Collected data
----------
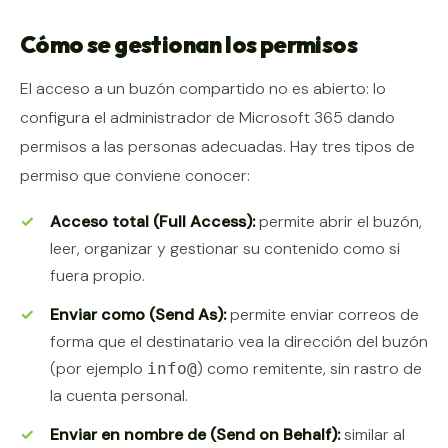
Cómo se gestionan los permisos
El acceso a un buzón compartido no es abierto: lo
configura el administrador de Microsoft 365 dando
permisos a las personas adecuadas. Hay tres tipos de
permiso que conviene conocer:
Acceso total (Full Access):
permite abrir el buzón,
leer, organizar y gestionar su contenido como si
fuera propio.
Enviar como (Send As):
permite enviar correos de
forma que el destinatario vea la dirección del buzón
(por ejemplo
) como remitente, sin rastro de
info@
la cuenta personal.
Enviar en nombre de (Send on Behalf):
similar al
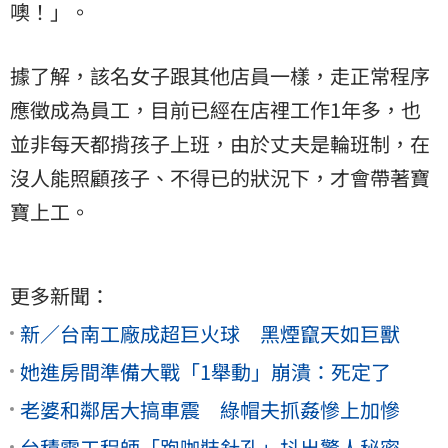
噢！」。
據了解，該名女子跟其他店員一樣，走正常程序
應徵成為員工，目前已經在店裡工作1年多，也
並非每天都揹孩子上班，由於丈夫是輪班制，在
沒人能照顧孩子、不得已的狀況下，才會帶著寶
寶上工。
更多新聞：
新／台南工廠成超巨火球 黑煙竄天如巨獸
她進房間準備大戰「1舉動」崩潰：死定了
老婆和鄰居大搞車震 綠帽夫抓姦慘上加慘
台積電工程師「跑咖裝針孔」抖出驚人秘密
----------
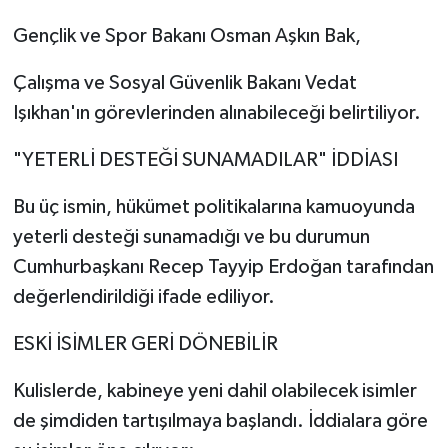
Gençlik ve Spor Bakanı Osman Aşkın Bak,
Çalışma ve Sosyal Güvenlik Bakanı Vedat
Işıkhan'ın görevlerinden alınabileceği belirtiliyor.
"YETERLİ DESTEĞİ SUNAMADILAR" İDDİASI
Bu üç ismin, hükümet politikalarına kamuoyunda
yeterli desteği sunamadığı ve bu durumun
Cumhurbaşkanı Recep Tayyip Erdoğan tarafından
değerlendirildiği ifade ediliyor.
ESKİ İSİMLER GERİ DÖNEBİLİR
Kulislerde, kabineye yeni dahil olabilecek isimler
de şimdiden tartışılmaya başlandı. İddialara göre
----------
→ Instructions for the task
Look above for the line containing "Cómo se gestionan los permisos" and the line containing "permite enviar correos de". Transcribe both, with the lines between them, exactly.

→ Task answer
Cómo se gestionan los permisos
El acceso a un buzón compartido no es abierto: lo
configura el administrador de Microsoft 365 dando
permisos a las personas adecuadas. Hay tres tipos de
permiso que conviene conocer:
Acceso total (Full Access):
permite abrir el buzón,
leer, organizar y gestionar su contenido como si
fuera propio.
Enviar como (Send As):
permite enviar correos de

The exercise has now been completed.